This section is intended to introduce various aspects of the art, which may be associated with exemplary embodiments of the present disclosure. This discussion is believed to assist in providing a framework to facilitate a better understanding of particular aspects of the present disclosure. Accordingly, it should be understood that this section should be read in this light, and not necessarily as admissions of prior art.
Many gas streams, for example natural gas, contain large amounts of acid gases that must be separated from the more valuable components in the gas. Natural gas from well production is used extensively as fuel and as a basic raw material in the petrochemical and other chemical process industries. While the composition of natural gas can vary widely from field to field, many natural gas reservoirs contain relatively low percentages of hydrocarbons (less than 40%, for example) and high percentages of acid gases, principally carbon dioxide, but also hydrogen sulfide, carbonyl sulfide, carbon disulfide, and various mercaptans. Sour gas is a mixture containing hydrogen sulfide, carbon dioxide, and hydrocarbons. Removal of the acid gases from sour gas is desirable to provide conditioned or “sweet” dry natural gas for delivery to a pipeline, natural gas liquids recovery, helium recovery, conversion to liquid natural gas, or nitrogen rejection.

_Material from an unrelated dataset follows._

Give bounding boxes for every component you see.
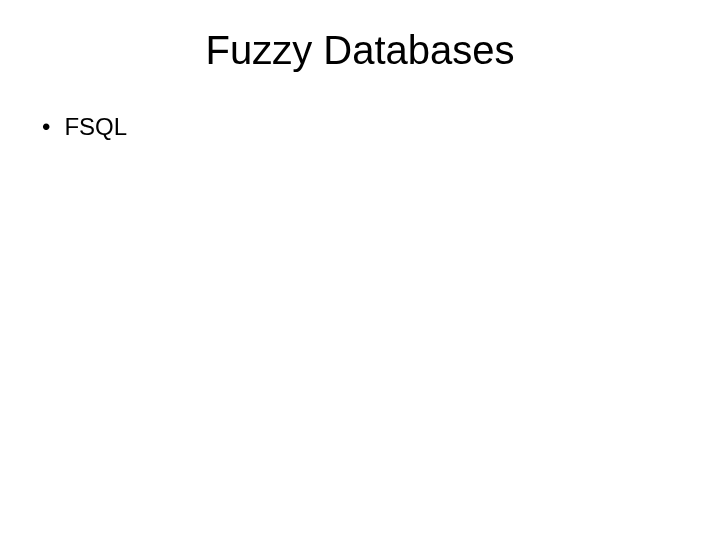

The separated acid gases are available for processing, sequestration, disposal, or for further use. The acid gases have, for example, been reinjected into a subterranean formation for disposal and into hydrocarbon-bearing formations for hydrocarbon recovery. Acid gas injection (AGI) and sour gas injection (SGI) have been practiced for more than 15 years in onshore applications. Compression and pumping technology may include flows ranging from less than 1 Mscf/d to more than 80 Mscf/d. Pressures range up to 3,200 psi at the surface. The machinery utilized in AGI can be reciprocating compressors, centrifugal compressors and dense phase centrifugal or reciprocating pumps. Pumps are sometimes also combined with compressors to achieve higher injection pressures.

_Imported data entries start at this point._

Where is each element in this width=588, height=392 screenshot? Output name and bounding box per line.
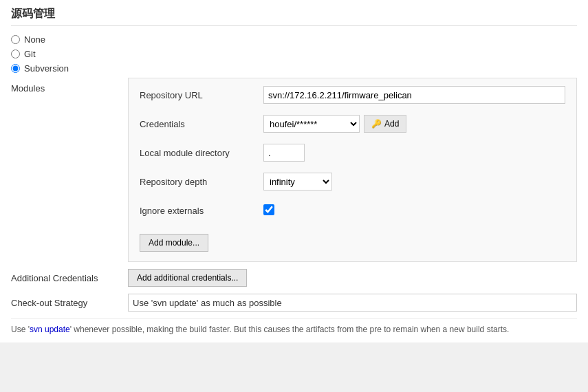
credentials-row: Credentials houfei/****** 🔑 Add: [140, 114, 565, 133]
repository-depth-select[interactable]: infinity files immediates empty: [263, 173, 332, 190]
repository-depth-control: infinity files immediates empty: [263, 173, 565, 190]
checkout-strategy-row: Check-out Strategy: [11, 294, 577, 312]
none-label[interactable]: None: [24, 34, 45, 45]
git-radio[interactable]: [11, 50, 20, 58]
checkout-note: Use 'svn update' whenever possible, maki…: [11, 318, 577, 336]
add-button-label: Add: [384, 119, 399, 129]
ignore-externals-label: Ignore externals: [140, 206, 263, 216]
git-label[interactable]: Git: [24, 49, 36, 59]
modules-content: Repository URL Credentials houfei/******…: [128, 78, 577, 262]
radio-subversion: Subversion: [11, 63, 577, 74]
repository-url-label: Repository URL: [140, 90, 263, 100]
credentials-select[interactable]: houfei/******: [263, 115, 360, 133]
add-module-button[interactable]: Add module...: [140, 234, 208, 252]
add-additional-credentials-button[interactable]: Add additional credentials...: [128, 269, 247, 287]
local-module-dir-label: Local module directory: [140, 148, 263, 158]
local-module-dir-control: [263, 144, 565, 162]
radio-git: Git: [11, 49, 577, 59]
ignore-externals-row: Ignore externals: [140, 201, 565, 220]
repository-url-row: Repository URL: [140, 85, 565, 105]
checkout-strategy-label: Check-out Strategy: [11, 298, 128, 308]
repository-url-control: [263, 86, 565, 104]
subversion-section: Modules Repository URL Credentials houfe…: [11, 78, 577, 262]
repository-depth-label: Repository depth: [140, 177, 263, 187]
page-container: 源码管理 None Git Subversion Modules Reposit…: [0, 0, 588, 342]
local-module-dir-row: Local module directory: [140, 143, 565, 162]
additional-credentials-row: Additional Credentials Add additional cr…: [11, 269, 577, 287]
bottom-section: Additional Credentials Add additional cr…: [11, 269, 577, 336]
modules-section-label: Modules: [11, 78, 128, 262]
credentials-label: Credentials: [140, 119, 263, 129]
additional-credentials-label: Additional Credentials: [11, 273, 128, 283]
key-icon: 🔑: [371, 119, 382, 129]
add-credentials-inline-button[interactable]: 🔑 Add: [364, 115, 406, 133]
credentials-control: houfei/****** 🔑 Add: [263, 115, 565, 133]
subversion-label[interactable]: Subversion: [24, 63, 69, 74]
repository-url-input[interactable]: [263, 86, 565, 104]
ignore-externals-checkbox[interactable]: [263, 204, 274, 215]
radio-none: None: [11, 34, 577, 45]
none-radio[interactable]: [11, 35, 20, 44]
local-module-dir-input[interactable]: [263, 144, 305, 162]
ignore-externals-control: [263, 204, 565, 217]
subversion-radio[interactable]: [11, 64, 20, 73]
svn-update-highlight: svn update: [30, 325, 70, 334]
page-title: 源码管理: [11, 7, 577, 26]
checkout-strategy-input[interactable]: [128, 294, 577, 312]
repository-depth-row: Repository depth infinity files immediat…: [140, 172, 565, 191]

Reciprocating and centrifugal compressors have also been used to compress gas containing hydrogen sulfide for sales or injection, both onshore and offshore. Some reciprocating sales gas compressors have been used commercially to compress gas containing up to 1% hydrogen sulfide. In some cases, centrifugal compressors have been used commercially to inject gas containing approximately 5% hydrogen sulfide. Both of these examples utilize gas derived directly from production without an H2S removal process.
Additional information relating to the field of the invention can be found in: P. S. Northrop et al., “Cryogenic Sour Gas Process Attractive for Acid Gas Injection Applications,” Proceedings Annual Convention—Gas Processors Association, 14 Mar. 2004, pp. 1-8; International Patent Application No. WO 2006/132541; and U.S. Pat. No. 6,632,266.

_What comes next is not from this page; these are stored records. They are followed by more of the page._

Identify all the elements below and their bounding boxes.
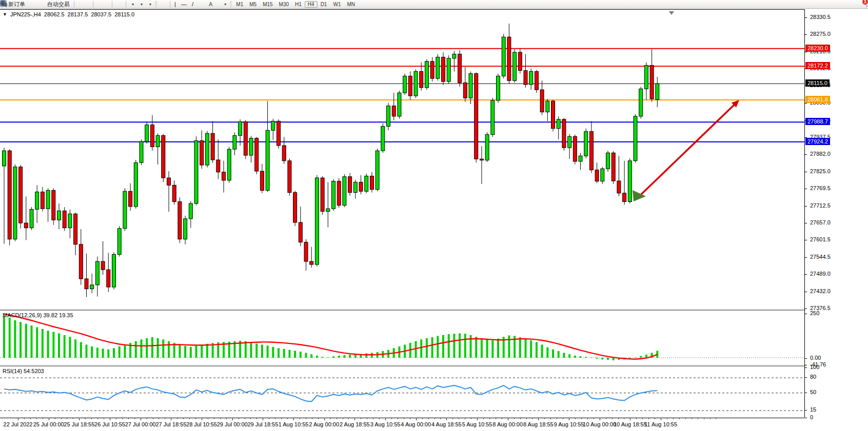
price-tick-label: 27825.0 — [810, 168, 831, 174]
timeframe-m1-button[interactable]: M1 — [233, 1, 246, 8]
price-tick-label: 27769.5 — [810, 185, 831, 191]
time-axis[interactable]: 22 Jul 202225 Jul 00:0025 Jul 18:5526 Ju… — [0, 418, 804, 431]
chart-shift-button[interactable] — [119, 1, 124, 8]
equidistant-channel-tool-button[interactable]: E — [196, 1, 201, 8]
toolbar-grip[interactable] — [155, 1, 157, 8]
macd-indicator-panel[interactable]: MACD(12,26,9) 39.82 19.35 — [0, 310, 804, 365]
price-tick-label: 28275.0 — [810, 31, 831, 37]
bar-chart-type-button[interactable] — [76, 1, 81, 8]
time-axis-minor-tick — [410, 418, 410, 419]
timeframe-m30-button[interactable]: M30 — [276, 1, 292, 8]
bull-candle — [557, 119, 560, 129]
date-tick-label: 8 Aug 00:00 — [492, 421, 523, 427]
date-tick-label: 9 Aug 10:55 — [554, 421, 584, 427]
time-axis-minor-tick — [24, 418, 25, 419]
autotrading-button[interactable]: 自动交易 — [43, 1, 72, 8]
tile-windows-button[interactable] — [105, 1, 110, 8]
rsi-indicator-panel[interactable]: RSI(14) 54.5203 — [0, 366, 804, 418]
trendline-tool-button[interactable]: / — [189, 1, 196, 8]
timeframe-m15-button[interactable]: M15 — [260, 1, 275, 8]
rsi-line — [4, 385, 657, 402]
time-axis-minor-tick — [257, 418, 257, 419]
time-axis-minor-tick — [116, 418, 116, 419]
bull-candle — [205, 133, 209, 165]
signals-button[interactable] — [38, 1, 43, 8]
macd-scale-label: 250 — [810, 310, 819, 316]
candlestick-chart-type-button[interactable] — [81, 1, 86, 8]
timeframe-w1-button[interactable]: W1 — [330, 1, 344, 8]
time-axis-minor-tick — [30, 418, 31, 419]
bear-candle — [310, 261, 313, 264]
timeframe-h1-button[interactable]: H1 — [292, 1, 305, 8]
horizontal-line-tool-button[interactable]: — — [179, 1, 189, 8]
time-axis-minor-tick — [618, 418, 619, 419]
macd-label: MACD(12,26,9) 39.82 19.35 — [3, 312, 73, 318]
toolbar-grip[interactable] — [230, 1, 232, 8]
trend-arrow-line[interactable] — [639, 104, 736, 196]
periods-button[interactable]: ▾ — [136, 1, 145, 8]
date-tick-label: 22 Jul 2022 — [4, 421, 33, 427]
bull-candle — [123, 191, 127, 229]
bull-candle — [436, 57, 440, 78]
time-axis-minor-tick — [477, 418, 478, 419]
time-axis-minor-tick — [642, 418, 643, 419]
timeframe-mn-button[interactable]: MN — [344, 1, 358, 8]
timeframe-d1-button[interactable]: D1 — [318, 1, 330, 8]
price-line-tag: 28061.8 — [805, 96, 830, 103]
bull-candle — [546, 101, 549, 112]
time-axis-minor-tick — [171, 418, 171, 419]
dropdown-caret-icon: ▾ — [132, 1, 134, 8]
bear-candle — [8, 151, 11, 239]
timeframe-h4-button[interactable]: H4 — [305, 1, 318, 8]
bear-candle — [524, 71, 527, 85]
time-axis-minor-tick — [446, 418, 447, 419]
trading-terminal-window: 新订单 自动交易 — [0, 0, 868, 431]
price-axis[interactable]: 28330.528275.028218.028162.528107.028050… — [804, 9, 868, 418]
text-tool-button[interactable]: A — [206, 1, 215, 8]
zoom-in-button[interactable] — [95, 1, 100, 8]
main-chart-panel[interactable]: ▼ JPN225-,H4 28062.5 28137.5 28037.5 281… — [0, 9, 804, 309]
date-tick-label: 27 Jul 00:00 — [125, 421, 156, 427]
time-axis-minor-tick — [581, 418, 582, 419]
cursor-tool-button[interactable] — [158, 1, 163, 8]
time-axis-minor-tick — [141, 418, 141, 419]
bear-candle — [337, 181, 341, 206]
time-axis-minor-tick — [563, 418, 563, 419]
time-axis-minor-tick — [97, 418, 98, 419]
fibonacci-tool-button[interactable]: F — [201, 1, 206, 8]
macd-chart-canvas[interactable] — [0, 311, 804, 365]
candlestick-chart-canvas[interactable] — [0, 10, 804, 310]
auto-scroll-button[interactable] — [114, 1, 119, 8]
timeframe-m5-button[interactable]: M5 — [246, 1, 260, 8]
market-watch-button[interactable] — [28, 1, 33, 8]
line-chart-type-button[interactable] — [86, 1, 91, 8]
label-tool-button[interactable]: T — [215, 1, 220, 8]
chart-shift-marker[interactable] — [669, 11, 674, 15]
time-axis-minor-tick — [673, 418, 674, 419]
profile-button[interactable] — [33, 1, 38, 8]
crosshair-tool-button[interactable] — [163, 1, 168, 8]
vertical-line-tool-button[interactable]: | — [172, 1, 179, 8]
time-axis-minor-tick — [416, 418, 417, 419]
one-click-trading-toggle-icon[interactable]: ▼ — [3, 12, 7, 17]
time-axis-minor-tick — [202, 418, 202, 419]
rsi-chart-canvas[interactable] — [0, 366, 804, 418]
zoom-out-button[interactable] — [100, 1, 105, 8]
arrows-tool-button[interactable]: ▾ — [220, 1, 229, 8]
time-axis-minor-tick — [550, 418, 551, 419]
add-indicator-button[interactable]: ▾ — [128, 1, 136, 8]
price-line-tag: 28172.2 — [805, 62, 830, 69]
date-tick-label: 25 Jul 18:55 — [64, 421, 94, 427]
bull-candle — [579, 156, 582, 161]
templates-button[interactable]: ▾ — [145, 1, 154, 8]
bear-candle — [518, 52, 522, 71]
bear-candle — [162, 135, 165, 178]
time-axis-minor-tick — [134, 418, 135, 419]
bull-candle — [606, 153, 610, 169]
axis-tick-mark — [805, 189, 807, 189]
time-axis-minor-tick — [147, 418, 147, 419]
time-axis-minor-tick — [508, 418, 508, 419]
bull-candle — [529, 71, 533, 85]
bear-candle — [107, 270, 110, 287]
bull-candle — [601, 169, 604, 181]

Compression of acid and sour gases in an offshore environment has the potential to make new offshore fields viable. However, offshore platforms place unique constraints on the flexibility of operating in any compromised environment. There are limited opportunities for refuge or escape should the atmosphere contain harmful or flammable gases that have been released from the compressor or compression system. This is particularly true in the case of reciprocating compressors which exhibit sudden massive releases of sour gas in certain failure modes. There is a present need to decrease the health and regulatory risks and environmental damage due to unexpected release of acid gases from offshore acid gas compression. There is also a need for processes and systems that optimize the placement of a subsea compressor to further reduce the health and regulatory risks and environmental damage due to unexpected release of acid gases from subsea acid gas compression.